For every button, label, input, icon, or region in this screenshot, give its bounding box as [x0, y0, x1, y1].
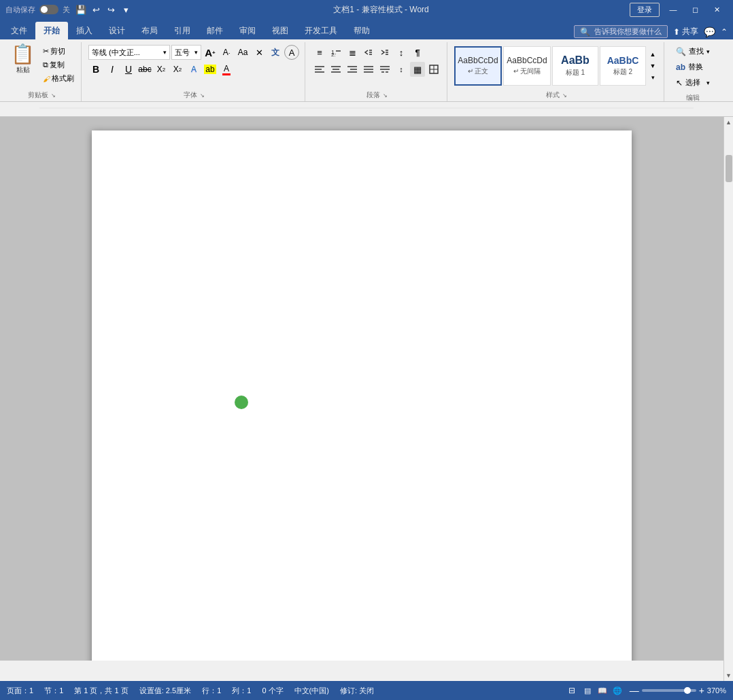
- encircle-button[interactable]: A: [284, 45, 299, 60]
- view-buttons: ▤ 📖 🌐: [581, 684, 624, 697]
- style-heading2[interactable]: AaBbC 标题 2: [600, 46, 646, 86]
- save-icon[interactable]: 💾: [74, 3, 88, 16]
- grow-font-button[interactable]: A+: [203, 45, 218, 60]
- font-content: 等线 (中文正... ▾ 五号 ▾ A+ A- Aa ✕ 文 A B: [87, 42, 301, 89]
- redo-icon[interactable]: ↪: [104, 3, 118, 16]
- case-button[interactable]: Aa: [235, 45, 250, 60]
- line-spacing-button[interactable]: ↕: [394, 62, 409, 77]
- show-marks-button[interactable]: ¶: [410, 45, 425, 60]
- autosave-state: 关: [63, 5, 70, 15]
- paste-button[interactable]: 📋 粘贴: [7, 42, 39, 86]
- superscript-button[interactable]: X2: [170, 62, 185, 77]
- styles-expand-icon[interactable]: ↘: [562, 92, 567, 99]
- font-color-button[interactable]: A: [219, 62, 234, 77]
- scroll-down-button[interactable]: ▼: [724, 670, 734, 681]
- tab-insert[interactable]: 插入: [68, 22, 101, 39]
- align-center-button[interactable]: [328, 62, 343, 77]
- clipboard-expand-icon[interactable]: ↘: [51, 92, 56, 99]
- zoom-thumb[interactable]: [684, 687, 691, 694]
- restore-button[interactable]: ◻: [684, 0, 706, 19]
- tab-review[interactable]: 审阅: [231, 22, 264, 39]
- borders-button[interactable]: [426, 62, 441, 77]
- style-heading1[interactable]: AaBb 标题 1: [552, 46, 598, 86]
- para-expand-icon[interactable]: ↘: [383, 92, 388, 99]
- select-button[interactable]: ↖ 选择 ▾: [673, 76, 713, 89]
- tab-view[interactable]: 视图: [264, 22, 296, 39]
- justify-button[interactable]: [361, 62, 376, 77]
- font-name-select[interactable]: 等线 (中文正... ▾: [88, 45, 170, 60]
- scroll-thumb[interactable]: [726, 155, 732, 182]
- undo-icon[interactable]: ↩: [89, 3, 103, 16]
- strikethrough-button[interactable]: abc: [137, 62, 152, 77]
- print-view-button[interactable]: ▤: [581, 684, 594, 697]
- find-button[interactable]: 🔍 查找 ▾: [673, 45, 713, 58]
- multilevel-button[interactable]: ≣: [345, 45, 360, 60]
- clipboard-content: 📋 粘贴 ✂ 剪切 ⧉ 复制 🖌 格式刷: [7, 42, 77, 89]
- tab-references[interactable]: 引用: [166, 22, 199, 39]
- scroll-up-button[interactable]: ▲: [724, 117, 734, 128]
- distributed-button[interactable]: [377, 62, 392, 77]
- zoom-out-button[interactable]: —: [630, 685, 639, 696]
- collapse-ribbon-button[interactable]: ⌃: [721, 27, 728, 37]
- underline-button[interactable]: U: [121, 62, 136, 77]
- font-size-select[interactable]: 五号 ▾: [171, 45, 201, 60]
- align-left-button[interactable]: [312, 62, 327, 77]
- replace-button[interactable]: ab 替换: [673, 60, 713, 73]
- tab-layout[interactable]: 布局: [133, 22, 166, 39]
- subscript-button[interactable]: X2: [154, 62, 169, 77]
- style-gallery: AaBbCcDd ↵ 正文 AaBbCcDd ↵ 无间隔 AaBb 标题 1: [454, 46, 646, 86]
- style-scroll-down[interactable]: ▼: [647, 60, 658, 71]
- bullets-button[interactable]: ≡: [312, 45, 327, 60]
- italic-button[interactable]: I: [105, 62, 120, 77]
- pinyin-button[interactable]: 文: [268, 45, 283, 60]
- customize-icon[interactable]: ▾: [119, 3, 133, 16]
- text-effect-button[interactable]: A: [186, 62, 201, 77]
- ribbon-group-clipboard: 📋 粘贴 ✂ 剪切 ⧉ 复制 🖌 格式刷: [3, 42, 82, 101]
- search-bar-text[interactable]: 告诉我你想要做什么: [594, 27, 662, 37]
- decrease-indent-button[interactable]: [361, 45, 376, 60]
- macro-icon[interactable]: ⊟: [568, 686, 575, 695]
- increase-indent-button[interactable]: [377, 45, 392, 60]
- format-painter-button[interactable]: 🖌 格式刷: [40, 72, 77, 85]
- zoom-in-button[interactable]: +: [699, 685, 704, 696]
- tab-file[interactable]: 文件: [3, 22, 35, 39]
- share-button[interactable]: ⬆ 共享: [673, 26, 698, 37]
- shading-button[interactable]: ▦: [410, 62, 425, 77]
- font-expand-icon[interactable]: ↘: [200, 92, 205, 99]
- share-label: 共享: [682, 26, 698, 37]
- bold-button[interactable]: B: [88, 62, 103, 77]
- svg-text:2.: 2.: [331, 52, 336, 57]
- close-button[interactable]: ✕: [706, 0, 728, 19]
- tab-design[interactable]: 设计: [101, 22, 133, 39]
- web-view-button[interactable]: 🌐: [611, 684, 624, 697]
- login-button[interactable]: 登录: [630, 3, 660, 17]
- tab-home[interactable]: 开始: [35, 22, 68, 39]
- numbering-button[interactable]: 1.2.: [328, 45, 343, 60]
- tab-mailings[interactable]: 邮件: [199, 22, 231, 39]
- tab-developer[interactable]: 开发工具: [296, 22, 345, 39]
- style-normal[interactable]: AaBbCcDd ↵ 正文: [454, 46, 502, 86]
- highlight-button[interactable]: ab: [203, 62, 218, 77]
- scroll-track[interactable]: [724, 128, 733, 670]
- shrink-font-button[interactable]: A-: [219, 45, 234, 60]
- minimize-button[interactable]: —: [662, 0, 684, 19]
- read-view-button[interactable]: 📖: [596, 684, 609, 697]
- vertical-scrollbar[interactable]: ▲ ▼: [723, 117, 733, 681]
- doc-page[interactable]: [92, 130, 632, 661]
- sort-button[interactable]: ↕: [394, 45, 409, 60]
- zoom-control: — + 370%: [630, 685, 726, 696]
- copy-button[interactable]: ⧉ 复制: [40, 58, 77, 71]
- char-count: 0 个字: [262, 686, 283, 696]
- cut-button[interactable]: ✂ 剪切: [40, 45, 77, 58]
- font-size-dropdown-icon: ▾: [194, 49, 198, 56]
- align-right-button[interactable]: [345, 62, 360, 77]
- tab-help[interactable]: 帮助: [345, 22, 378, 39]
- style-more[interactable]: ▾: [647, 72, 658, 83]
- autosave-toggle[interactable]: [39, 5, 58, 14]
- style-scroll-up[interactable]: ▲: [647, 49, 658, 60]
- zoom-slider[interactable]: [642, 689, 696, 692]
- clear-format-button[interactable]: ✕: [252, 45, 267, 60]
- comment-icon[interactable]: 💬: [704, 27, 715, 37]
- style-no-space[interactable]: AaBbCcDd ↵ 无间隔: [503, 46, 551, 86]
- doc-area[interactable]: [0, 117, 723, 661]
****************
■ **Work to be completed**:
The entries above need to be repeated word for word, minus their pictures.

■ **Answer space**:
For every button, label, input, icon, or region in this screenshot, give its bounding box as [x0, y0, x1, y1].
- encircle-button[interactable]: A: [284, 45, 299, 60]
- view-buttons: ▤ 📖 🌐: [581, 684, 624, 697]
- style-heading2[interactable]: AaBbC 标题 2: [600, 46, 646, 86]
- save-icon[interactable]: 💾: [74, 3, 88, 16]
- grow-font-button[interactable]: A+: [203, 45, 218, 60]
- font-content: 等线 (中文正... ▾ 五号 ▾ A+ A- Aa ✕ 文 A B: [87, 42, 301, 89]
- redo-icon[interactable]: ↪: [104, 3, 118, 16]
- case-button[interactable]: Aa: [235, 45, 250, 60]
- line-spacing-button[interactable]: ↕: [394, 62, 409, 77]
- show-marks-button[interactable]: ¶: [410, 45, 425, 60]
- autosave-state: 关: [63, 5, 70, 15]
- paste-button[interactable]: 📋 粘贴: [7, 42, 39, 86]
- superscript-button[interactable]: X2: [170, 62, 185, 77]
- styles-expand-icon[interactable]: ↘: [562, 92, 567, 99]
- font-color-button[interactable]: A: [219, 62, 234, 77]
- scroll-down-button[interactable]: ▼: [724, 670, 734, 681]
- tab-insert[interactable]: 插入: [68, 22, 101, 39]
- align-center-button[interactable]: [328, 62, 343, 77]
- clipboard-expand-icon[interactable]: ↘: [51, 92, 56, 99]
- zoom-thumb[interactable]: [684, 687, 691, 694]
- restore-button[interactable]: ◻: [684, 0, 706, 19]
- tab-review[interactable]: 审阅: [231, 22, 264, 39]
- borders-button[interactable]: [426, 62, 441, 77]
- style-heading1[interactable]: AaBb 标题 1: [552, 46, 598, 86]
- para-expand-icon[interactable]: ↘: [383, 92, 388, 99]
- select-button[interactable]: ↖ 选择 ▾: [673, 76, 713, 89]
- tab-view[interactable]: 视图: [264, 22, 296, 39]
- justify-button[interactable]: [361, 62, 376, 77]
- font-name-select[interactable]: 等线 (中文正... ▾: [88, 45, 170, 60]
- scroll-thumb[interactable]: [726, 155, 732, 182]
- undo-icon[interactable]: ↩: [89, 3, 103, 16]
- strikethrough-button[interactable]: abc: [137, 62, 152, 77]
- print-view-button[interactable]: ▤: [581, 684, 594, 697]
- find-button[interactable]: 🔍 查找 ▾: [673, 45, 713, 58]
- multilevel-button[interactable]: ≣: [345, 45, 360, 60]
- clipboard-content: 📋 粘贴 ✂ 剪切 ⧉ 复制 🖌 格式刷: [7, 42, 77, 89]
- tab-references[interactable]: 引用: [166, 22, 199, 39]
- scroll-up-button[interactable]: ▲: [724, 117, 734, 128]
- distributed-button[interactable]: [377, 62, 392, 77]
- zoom-out-button[interactable]: —: [630, 685, 639, 696]
- collapse-ribbon-button[interactable]: ⌃: [721, 27, 728, 37]
- underline-button[interactable]: U: [121, 62, 136, 77]
- font-size-select[interactable]: 五号 ▾: [171, 45, 201, 60]
- align-left-button[interactable]: [312, 62, 327, 77]
- replace-button[interactable]: ab 替换: [673, 60, 713, 73]
- tab-layout[interactable]: 布局: [133, 22, 166, 39]
- subscript-button[interactable]: X2: [154, 62, 169, 77]
- style-gallery: AaBbCcDd ↵ 正文 AaBbCcDd ↵ 无间隔 AaBb 标题 1: [454, 46, 646, 86]
- style-scroll-down[interactable]: ▼: [647, 60, 658, 71]
- bullets-button[interactable]: ≡: [312, 45, 327, 60]
- italic-button[interactable]: I: [105, 62, 120, 77]
- pinyin-button[interactable]: 文: [268, 45, 283, 60]
- customize-icon[interactable]: ▾: [119, 3, 133, 16]
- text-effect-button[interactable]: A: [186, 62, 201, 77]
- ribbon-group-clipboard: 📋 粘贴 ✂ 剪切 ⧉ 复制 🖌 格式刷: [3, 42, 82, 101]
- search-bar-text[interactable]: 告诉我你想要做什么: [594, 27, 662, 37]
- decrease-indent-button[interactable]: [361, 45, 376, 60]
- macro-icon[interactable]: ⊟: [568, 686, 575, 695]
- increase-indent-button[interactable]: [377, 45, 392, 60]
- format-painter-button[interactable]: 🖌 格式刷: [40, 72, 77, 85]
- zoom-in-button[interactable]: +: [699, 685, 704, 696]
- tab-file[interactable]: 文件: [3, 22, 35, 39]
- share-button[interactable]: ⬆ 共享: [673, 26, 698, 37]
- shading-button[interactable]: ▦: [410, 62, 425, 77]
- font-expand-icon[interactable]: ↘: [200, 92, 205, 99]
- share-label: 共享: [682, 26, 698, 37]
- bold-button[interactable]: B: [88, 62, 103, 77]
- svg-text:2.: 2.: [331, 52, 336, 57]
- close-button[interactable]: ✕: [706, 0, 728, 19]
- tab-design[interactable]: 设计: [101, 22, 133, 39]
- web-view-button[interactable]: 🌐: [611, 684, 624, 697]
- login-button[interactable]: 登录: [630, 3, 660, 17]
- tab-home[interactable]: 开始: [35, 22, 68, 39]
- numbering-button[interactable]: 1.2.: [328, 45, 343, 60]
- tab-mailings[interactable]: 邮件: [199, 22, 231, 39]
- tab-developer[interactable]: 开发工具: [296, 22, 345, 39]
- style-normal[interactable]: AaBbCcDd ↵ 正文: [454, 46, 502, 86]
- highlight-button[interactable]: ab: [203, 62, 218, 77]
- scroll-track[interactable]: [724, 128, 733, 670]
- shrink-font-button[interactable]: A-: [219, 45, 234, 60]
- minimize-button[interactable]: —: [662, 0, 684, 19]
- read-view-button[interactable]: 📖: [596, 684, 609, 697]
- vertical-scrollbar[interactable]: ▲ ▼: [723, 117, 733, 681]
- doc-page[interactable]: [92, 130, 632, 661]
- sort-button[interactable]: ↕: [394, 45, 409, 60]
- zoom-control: — + 370%: [630, 685, 726, 696]
- copy-button[interactable]: ⧉ 复制: [40, 58, 77, 71]
- char-count: 0 个字: [262, 686, 283, 696]
- cut-button[interactable]: ✂ 剪切: [40, 45, 77, 58]
- font-size-dropdown-icon: ▾: [194, 49, 198, 56]
- align-right-button[interactable]: [345, 62, 360, 77]
- tab-help[interactable]: 帮助: [345, 22, 378, 39]
- style-more[interactable]: ▾: [647, 72, 658, 83]
- autosave-toggle[interactable]: [39, 5, 58, 14]
- style-scroll-up[interactable]: ▲: [647, 49, 658, 60]
- zoom-slider[interactable]: [642, 689, 696, 692]
- clear-format-button[interactable]: ✕: [252, 45, 267, 60]
- comment-icon[interactable]: 💬: [704, 27, 715, 37]
- style-no-space[interactable]: AaBbCcDd ↵ 无间隔: [503, 46, 551, 86]
- doc-area[interactable]: [0, 117, 723, 661]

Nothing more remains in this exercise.